The Greek community at Iowa State University is like no other that I have ever experienced in my life. As an undergraduate member of a Panhellenic sorority, I was an active collegiate member at a small, private university. Now, as a graduate student, I have the privilege to work with phenomenal students and connect with faculty, staff, and alumni at Iowa State University. Many accomplishments are documented in this newsletter and reflect how outstanding the Greek community is at Iowa State!

Since starting in August, I have interacted with students who really care about their Greek siblings, chapter advisers who would do almost anything for their collegiate chapter they work with, and staff that works tirelessly to provide an experience that is truly one of a kind. The community has raised hundreds of thousands of dollars to donate to numerous causes, logged many hours of community service, and has dedicated time to academic achievements. I am excited to see what is next for the Greek community here at Iowa State! 


AFLV Awards Recap
Chandler Wilkins, National Pan-Hellenic Council President
Kara Rex, Collegiate Panhellenic Council President.
Mike Poggemiller, Interfraternity Council President
Rachel Ramirez, Multicultural Greek Council President

The weekend of Feb. 2-5, Iowa State Greek community leadership traveled to Indianapolis for the 2017 Association of Fraternal Leadership and Values (AFLV) Central conference. This trip educated the leaders with workshops and presentations including curriculum that addressed specific issues facing the many councils within our fraternal communities.

Iowa State attendees participated in the variety of events and programming offered at AFLV Central.  Students participated in the Unity Stroll competition. A stroll competition is a synchronized routine and is pre-choreographed to music. Iowa State placed third with the help of NPHC members who took time to teach students how to step and stroll and choreograph the routine. 
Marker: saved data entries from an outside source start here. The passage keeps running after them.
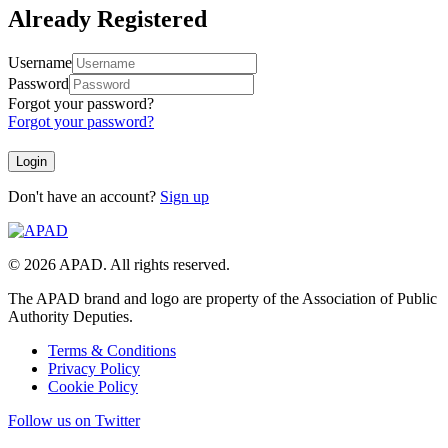
Already Registered
Username
Password
Forgot your password?
Forgot your password?
Don't have an account?
Sign up
© 2026 APAD. All rights reserved.
The APAD brand and logo are property of the Association of Public
Authority Deputies.
Terms & Conditions
Privacy Policy
Cookie Policy
Follow us on Twitter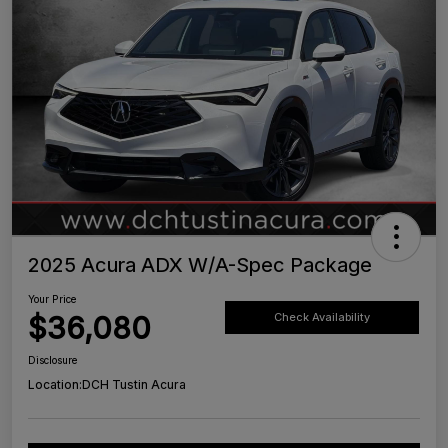
2025 Acura ADX W/A-Spec Package
Your Price
$36,080
Check Availability
Disclosure
Location:
DCH Tustin Acura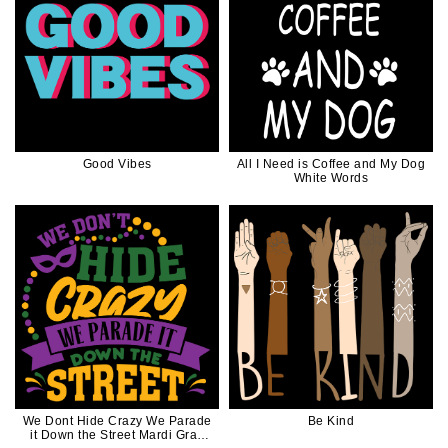
Good Vibes
All I Need is Coffee and My Dog
White Words
We Dont Hide Crazy We Parade
Be Kind
it Down the Street Mardi Gras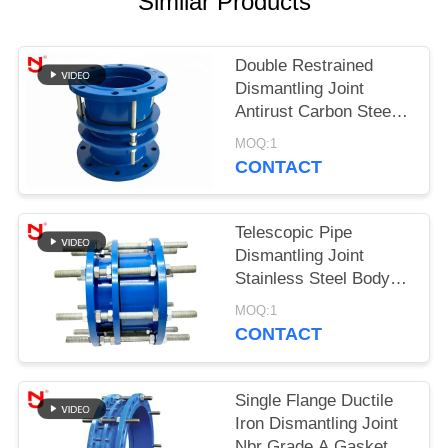
Similar Products
PRIVACY
POLICY
Double Restrained
Dismantling Joint
Antirust Carbon Steel
Material With Bolts
MOQ:1
Nuts
CONTACT
Telescopic Pipe
Dismantling Joint
Stainless Steel Body
Cast Iron Expansion
MOQ:1
Dacromet Coating
CONTACT
Single Flange Ductile
Iron Dismantling Joint
Nbr Grade A Gasket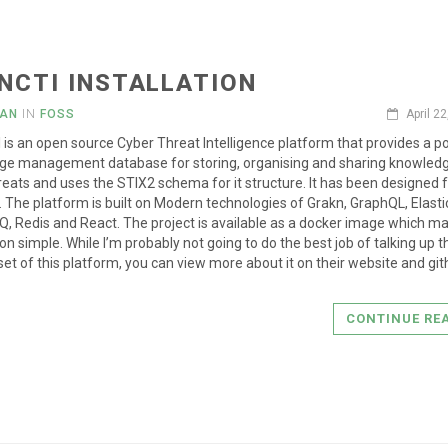
NCTI INSTALLATION
IAN
IN
FOSS
April 2
is an open source Cyber Threat Intelligence platform that provides a p
ge management database for storing, organising and sharing knowled
reats and uses the STIX2 schema for it structure. It has been designed f
. The platform is built on Modern technologies of Grakn, GraphQL, Elasti
, Redis and React. The project is available as a docker image which m
ion simple. While I’m probably not going to do the best job of talking up th
set of this platform, you can view more about it on their website and gi
CONTINUE RE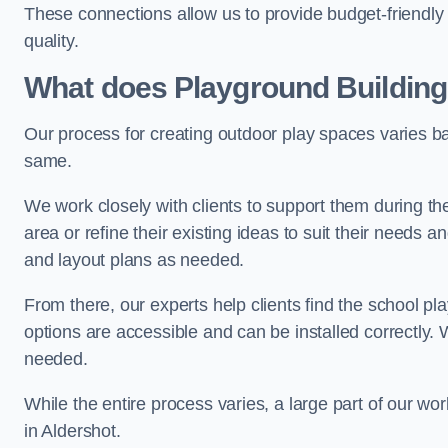
These connections allow us to provide budget-friendly 
quality.
What does Playground Building
Our process for creating outdoor play spaces varies ba
same.
We work closely with clients to support them during t
area or refine their existing ideas to suit their needs
and layout plans as needed.
From there, our experts help clients find the school 
options are accessible and can be installed correctly. 
needed.
While the entire process varies, a large part of our wo
in Aldershot.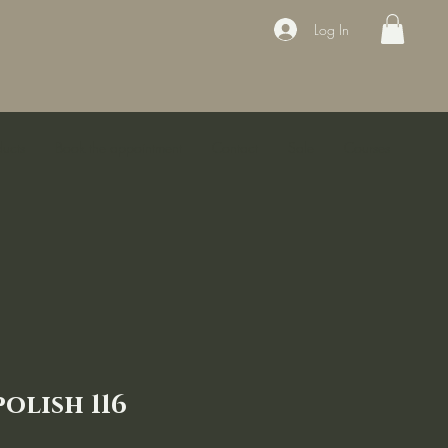
Log In
ducts
Book the appointment
Contact
Sale
Courses
olish 116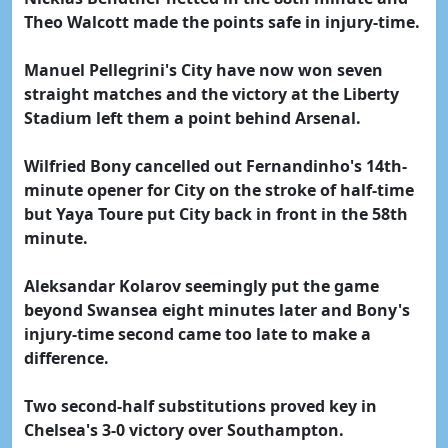
Theo Walcott made the points safe in injury-time.
Manuel Pellegrini's City have now won seven
straight matches and the victory at the Liberty
Stadium left them a point behind Arsenal.
Wilfried Bony cancelled out Fernandinho's 14th-
minute opener for City on the stroke of half-time
but Yaya Toure put City back in front in the 58th
minute.
Aleksandar Kolarov seemingly put the game
beyond Swansea eight minutes later and Bony's
injury-time second came too late to make a
difference.
Two second-half substitutions proved key in
Chelsea's 3-0 victory over Southampton.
The Panhellenic Council was recognized for outstanding achievement in Panhellenic Division IV for academic, achievement, council management, leadership & educational development, membership recruitment, philanthropy & community service, public relations, risk reduction & management, self-governance & judicial affairs. The Collegiate Panhellenic Council was also awarded the Sutherland Award, which is awarded to the overall highest achieving council in Division IV.

The Interfraternity Council was awarded the Jellison Award in Division V. This is an exciting achievement it places the Iowa State University Interfraternity Council as the best council of our size in the nation. To receive the Jellison, the council was awarded best practices in academic achievement, council management, leadership & educational development, membership recruitment, public relations, risk reduction & management, and self-governance & judicial affairs. 

The National Pan-Hellenic Council was recognized for outstanding achievement in council management.

The Multicultural Greek Council is applying for awards for the 2018 Association of Fraternal Leadership and Values Conference.

Mike Poggemiller, President of the Interfraternity Council, said that a few of his favorite parts about attending AFLV Central included attending workshops and listening to keynote speakers, connecting with people from all around the country, build friendship with all 53 Iowa State students in attendance, and being reminded of all the hard work that goes into a national award winning council. 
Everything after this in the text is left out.